Acórdão do Supremo Tribunal de Justiça
Processo:
2637/04.0TBVCD-L.P1.S1
Nº Convencional: 6ª. SECÇÃO
Relator: FERNANDES DO VALE
Descritores: UNIÃO DE FACTO
CASAMENTO
PRINCÍPIO DA IGUALDADE
DEVERES CONJUGAIS
REGIME DE BENS
DISSOLUÇÃO
ACÇÃO JUDICIAL
AÇÃO JUDICIAL
PEDIDO
Data do Acordão: 07/14/2016
Votação: UNANIMIDADE
Texto Integral: S
Privacidade: 1
Meio Processual: REVISTA
Decisão: NEGADA A REVISTA
Área Temática:
DIREITO CIVIL - LEIS, SUA INTERPRETAÇÃO E APLICAÇÃO - DIREITO DA FAMÍLIA / UNIÃO DE FACTO.
DIREITO CONSTITUCIONAL - DIREITOS E DEVERES FUNDAMENTAIS / DIREITOS, LIBERDADES E GARANTIAS PESSOAIS.
Doutrina:
- Francisco Pereira Coelho e Guilherme de Oliveira, “Curso de Direito da Família”, Vol. I, 56.
- Gomes Canotilho e Vital Moreira, “Constituição da República Portuguesa” Anotada, Vol. I, 561.
- Pires de Lima e Antunes Varela, “Código Civil” Anotado, Vol. I, 4.ª Ed., 58/60.
Legislação Nacional:
CÓDIGO CIVIL (CC): - ARTIGOS 9.º, 10.º, 1672.º A 1676.º.
CÓDIGO DE PROCESSO CIVIL (CPC): - ARTIGO 343.º.
CONSTITUIÇÃO DA REPÚBLICA PORTUGUESA (CRP): - ARTIGOS 13.º, 26.º, N.º1, 36.º, N.º1, 1.ª PARTE.
LEI N.º 7/2001, DE 11-05: - ARTIGO 1.º, N.º 2, 3.º, AL. A), 5.º, 8.º, N.ºS1, AL. B), 2 E 3.
Sumário :
I - A união de facto é a situação jurídica de duas pessoas que, independentemente do sexo, vivam em condições análogas às dos cônjuges há mais de dois anos.

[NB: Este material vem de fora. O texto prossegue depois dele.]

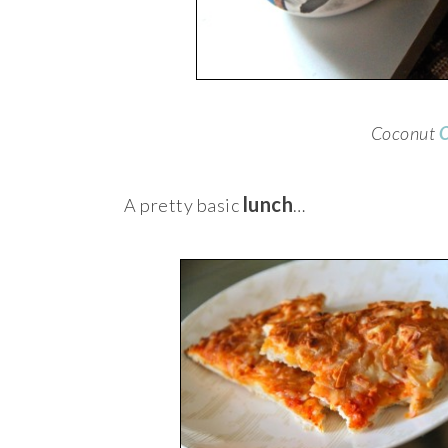
Coconut
O
lunch
A pretty basic
…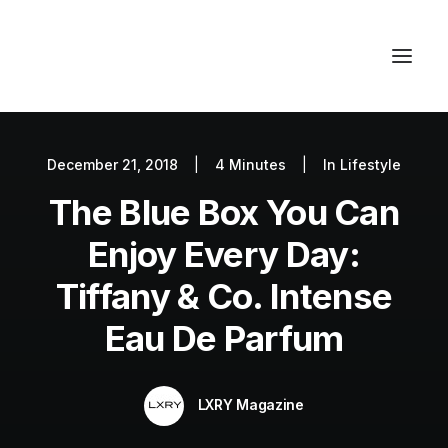
December 21, 2018
|
4 Minutes
|
In
Lifestyle
Autos
The Blue Box You Can
Fashion
Lifestyle
Enjoy Every Day:
Getaways
Tiffany & Co. Intense
Real Estate
Eau De Parfum
Tech
Blog
LXRY Magazine
World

II - O respetivo âmbito foi alargado pelo art. 1º, nº2 da Lei nº 7/2001, de 11.05 - que revogou a Lei nº 135/99, de 28.08 -, do qual decorre que, no respeito pelo direito ao desenvolvimento da personalidade, na vertente do direito à auto-afirmação e, dentro deste, do direito à autodeterminação sexual (art. 26º, nº1, da CRP), as uniões de facto passaram a abranger também os casos de vivência em condições análogas às dos cônjuges de pessoas do mesmo sexo.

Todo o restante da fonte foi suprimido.